■ What the task asks ■
Your copy should match the listing below exactly, except that it holds no images.

■ Excerpted records ■
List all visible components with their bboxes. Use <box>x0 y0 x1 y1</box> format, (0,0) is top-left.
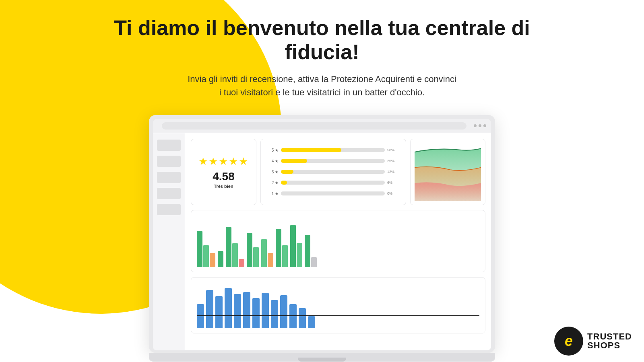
browser-chrome <box>153 119 491 133</box>
page-subheadline: Invia gli inviti di recensione, attiva l… <box>188 72 456 99</box>
sidebar-item-3 <box>157 172 181 183</box>
browser-dots-right <box>474 124 486 127</box>
bar-track <box>281 159 385 163</box>
bar-track <box>281 170 385 174</box>
grouped-bar-item <box>210 253 215 267</box>
grouped-bar-item <box>226 227 231 267</box>
bar-group <box>276 229 288 267</box>
bar-track <box>281 181 385 185</box>
bar-label: 2 ★ <box>267 181 279 185</box>
star-bar-row: 2 ★6% <box>267 181 399 185</box>
top-row: ★★★★★ 4.58 Très bien 5 ★58%4 ★25%3 ★12%2… <box>191 139 485 205</box>
bar-fill <box>281 159 307 163</box>
laptop-screen-outer: ★★★★★ 4.58 Très bien 5 ★58%4 ★25%3 ★12%2… <box>149 115 495 353</box>
grouped-bar-item <box>311 257 317 267</box>
grouped-bar-item <box>290 225 296 267</box>
blue-bar-item <box>243 292 250 328</box>
main-area: ★★★★★ 4.58 Très bien 5 ★58%4 ★25%3 ★12%2… <box>185 133 491 350</box>
blue-bar-item <box>252 298 260 328</box>
bar-fill <box>281 181 287 185</box>
bar-group <box>261 239 273 267</box>
grouped-bar-item <box>239 259 244 267</box>
line-chart-panel <box>410 139 485 205</box>
grouped-bar-item <box>305 235 310 267</box>
bar-group <box>290 225 302 267</box>
bar-track <box>281 148 385 152</box>
line-chart-svg <box>415 143 481 201</box>
bar-label: 5 ★ <box>267 148 279 152</box>
grouped-bar-item <box>203 245 209 267</box>
bar-pct-label: 6% <box>387 181 399 185</box>
grouped-bar-item <box>253 247 259 267</box>
bar-label: 3 ★ <box>267 170 279 174</box>
grouped-bar-item <box>232 243 238 267</box>
grouped-bar-item <box>261 239 267 267</box>
browser-dot-3 <box>483 124 486 127</box>
bar-track <box>281 191 385 195</box>
sidebar <box>153 133 185 350</box>
laptop-notch <box>298 358 346 362</box>
bar-group <box>218 251 223 267</box>
bar-fill <box>281 148 341 152</box>
bar-group <box>305 235 317 267</box>
grouped-bar-chart <box>191 210 485 272</box>
grouped-bar-item <box>247 233 252 267</box>
blue-bar-chart-inner <box>197 282 479 328</box>
browser-addressbar <box>162 122 466 130</box>
blue-bar-item <box>280 295 287 328</box>
bar-label: 1 ★ <box>267 191 279 196</box>
laptop-screen-inner: ★★★★★ 4.58 Très bien 5 ★58%4 ★25%3 ★12%2… <box>153 119 491 350</box>
grouped-bar-item <box>218 251 223 267</box>
sidebar-item-1 <box>157 140 181 151</box>
rating-value: 4.58 <box>213 170 235 183</box>
star-bar-row: 3 ★12% <box>267 170 399 174</box>
sidebar-item-4 <box>157 188 181 199</box>
bar-pct-label: 25% <box>387 159 399 163</box>
blue-bar-item <box>206 290 213 328</box>
star-bar-row: 1 ★0% <box>267 191 399 196</box>
dashboard: ★★★★★ 4.58 Très bien 5 ★58%4 ★25%3 ★12%2… <box>153 133 491 350</box>
bar-group <box>197 231 215 267</box>
blue-bar-item <box>225 288 232 328</box>
blue-bar-item <box>234 294 241 328</box>
bar-pct-label: 0% <box>387 191 399 195</box>
bar-pct-label: 12% <box>387 170 399 174</box>
blue-bar-item <box>308 316 315 328</box>
blue-bar-item <box>299 308 306 328</box>
blue-bar-chart <box>191 277 485 333</box>
browser-dot-2 <box>479 124 481 127</box>
laptop-mockup: ★★★★★ 4.58 Très bien 5 ★58%4 ★25%3 ★12%2… <box>149 115 495 362</box>
laptop-base <box>149 353 495 362</box>
sidebar-item-5 <box>157 204 181 215</box>
grouped-bar-item <box>268 253 273 267</box>
bar-fill <box>281 170 293 174</box>
blue-bar-item <box>262 293 269 328</box>
grouped-bar-item <box>276 229 281 267</box>
sidebar-item-2 <box>157 156 181 167</box>
blue-bar-item <box>215 296 223 328</box>
rating-label: Très bien <box>214 184 233 189</box>
grouped-bar-item <box>297 243 302 267</box>
bar-group <box>226 227 244 267</box>
grouped-bar-item <box>197 231 202 267</box>
rating-panel: ★★★★★ 4.58 Très bien <box>191 139 256 205</box>
page-headline: Ti diamo il benvenuto nella tua centrale… <box>80 16 564 64</box>
star-bar-row: 4 ★25% <box>267 159 399 163</box>
browser-dot-1 <box>474 124 477 127</box>
bar-label: 4 ★ <box>267 159 279 163</box>
star-bars-panel: 5 ★58%4 ★25%3 ★12%2 ★6%1 ★0% <box>260 139 406 205</box>
blue-bar-item <box>289 304 297 328</box>
blue-bar-item <box>197 304 204 328</box>
stars-display: ★★★★★ <box>198 155 249 168</box>
reference-line <box>197 315 479 316</box>
star-bar-row: 5 ★58% <box>267 148 399 152</box>
bar-group <box>247 233 259 267</box>
bar-pct-label: 58% <box>387 148 399 152</box>
content-wrapper: Ti diamo il benvenuto nella tua centrale… <box>0 0 644 362</box>
blue-bar-item <box>271 300 278 328</box>
grouped-bar-item <box>282 245 288 267</box>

■ Answer box ■
List all visible components with their bboxes. Use <box>x0 y0 x1 y1</box> format, (0,0) is top-left.
browser-chrome <box>153 119 491 133</box>
page-subheadline: Invia gli inviti di recensione, attiva l… <box>188 72 456 99</box>
sidebar-item-3 <box>157 172 181 183</box>
browser-dots-right <box>474 124 486 127</box>
bar-track <box>281 159 385 163</box>
bar-track <box>281 170 385 174</box>
grouped-bar-item <box>210 253 215 267</box>
grouped-bar-item <box>226 227 231 267</box>
bar-group <box>276 229 288 267</box>
bar-track <box>281 181 385 185</box>
bar-label: 2 ★ <box>267 181 279 185</box>
star-bar-row: 2 ★6% <box>267 181 399 185</box>
top-row: ★★★★★ 4.58 Très bien 5 ★58%4 ★25%3 ★12%2… <box>191 139 485 205</box>
bar-fill <box>281 159 307 163</box>
laptop-screen-outer: ★★★★★ 4.58 Très bien 5 ★58%4 ★25%3 ★12%2… <box>149 115 495 353</box>
grouped-bar-item <box>311 257 317 267</box>
grouped-bar-item <box>290 225 296 267</box>
blue-bar-item <box>243 292 250 328</box>
main-area: ★★★★★ 4.58 Très bien 5 ★58%4 ★25%3 ★12%2… <box>185 133 491 350</box>
blue-bar-item <box>252 298 260 328</box>
bar-fill <box>281 181 287 185</box>
bar-group <box>261 239 273 267</box>
grouped-bar-item <box>239 259 244 267</box>
line-chart-panel <box>410 139 485 205</box>
grouped-bar-item <box>305 235 310 267</box>
bar-group <box>290 225 302 267</box>
bar-track <box>281 148 385 152</box>
line-chart-svg <box>415 143 481 201</box>
bar-label: 5 ★ <box>267 148 279 152</box>
grouped-bar-item <box>203 245 209 267</box>
bar-pct-label: 6% <box>387 181 399 185</box>
grouped-bar-item <box>253 247 259 267</box>
bar-label: 3 ★ <box>267 170 279 174</box>
grouped-bar-item <box>232 243 238 267</box>
grouped-bar-item <box>261 239 267 267</box>
browser-dot-3 <box>483 124 486 127</box>
bar-track <box>281 191 385 195</box>
sidebar <box>153 133 185 350</box>
laptop-notch <box>298 358 346 362</box>
bar-group <box>218 251 223 267</box>
bar-fill <box>281 148 341 152</box>
bar-group <box>305 235 317 267</box>
grouped-bar-chart <box>191 210 485 272</box>
grouped-bar-item <box>247 233 252 267</box>
blue-bar-chart-inner <box>197 282 479 328</box>
browser-addressbar <box>162 122 466 130</box>
blue-bar-item <box>280 295 287 328</box>
bar-label: 1 ★ <box>267 191 279 196</box>
laptop-screen-inner: ★★★★★ 4.58 Très bien 5 ★58%4 ★25%3 ★12%2… <box>153 119 491 350</box>
grouped-bar-item <box>218 251 223 267</box>
sidebar-item-1 <box>157 140 181 151</box>
rating-value: 4.58 <box>213 170 235 183</box>
star-bar-row: 3 ★12% <box>267 170 399 174</box>
sidebar-item-4 <box>157 188 181 199</box>
bar-pct-label: 25% <box>387 159 399 163</box>
blue-bar-item <box>206 290 213 328</box>
star-bar-row: 1 ★0% <box>267 191 399 196</box>
dashboard: ★★★★★ 4.58 Très bien 5 ★58%4 ★25%3 ★12%2… <box>153 133 491 350</box>
bar-group <box>197 231 215 267</box>
blue-bar-item <box>225 288 232 328</box>
blue-bar-item <box>234 294 241 328</box>
bar-pct-label: 0% <box>387 191 399 195</box>
bar-pct-label: 12% <box>387 170 399 174</box>
blue-bar-item <box>308 316 315 328</box>
blue-bar-item <box>299 308 306 328</box>
blue-bar-chart <box>191 277 485 333</box>
browser-dot-2 <box>479 124 481 127</box>
laptop-mockup: ★★★★★ 4.58 Très bien 5 ★58%4 ★25%3 ★12%2… <box>149 115 495 362</box>
laptop-base <box>149 353 495 362</box>
sidebar-item-5 <box>157 204 181 215</box>
grouped-bar-item <box>268 253 273 267</box>
bar-fill <box>281 170 293 174</box>
blue-bar-item <box>262 293 269 328</box>
grouped-bar-item <box>276 229 281 267</box>
sidebar-item-2 <box>157 156 181 167</box>
blue-bar-item <box>215 296 223 328</box>
rating-label: Très bien <box>214 184 233 189</box>
grouped-bar-item <box>297 243 302 267</box>
bar-group <box>226 227 244 267</box>
grouped-bar-item <box>197 231 202 267</box>
rating-panel: ★★★★★ 4.58 Très bien <box>191 139 256 205</box>
page-headline: Ti diamo il benvenuto nella tua centrale… <box>80 16 564 64</box>
star-bar-row: 4 ★25% <box>267 159 399 163</box>
browser-dot-1 <box>474 124 477 127</box>
bar-label: 4 ★ <box>267 159 279 163</box>
star-bars-panel: 5 ★58%4 ★25%3 ★12%2 ★6%1 ★0% <box>260 139 406 205</box>
blue-bar-item <box>289 304 297 328</box>
blue-bar-item <box>197 304 204 328</box>
stars-display: ★★★★★ <box>198 155 249 168</box>
reference-line <box>197 315 479 316</box>
star-bar-row: 5 ★58% <box>267 148 399 152</box>
bar-group <box>247 233 259 267</box>
bar-pct-label: 58% <box>387 148 399 152</box>
content-wrapper: Ti diamo il benvenuto nella tua centrale… <box>0 0 644 362</box>
blue-bar-item <box>271 300 278 328</box>
grouped-bar-item <box>282 245 288 267</box>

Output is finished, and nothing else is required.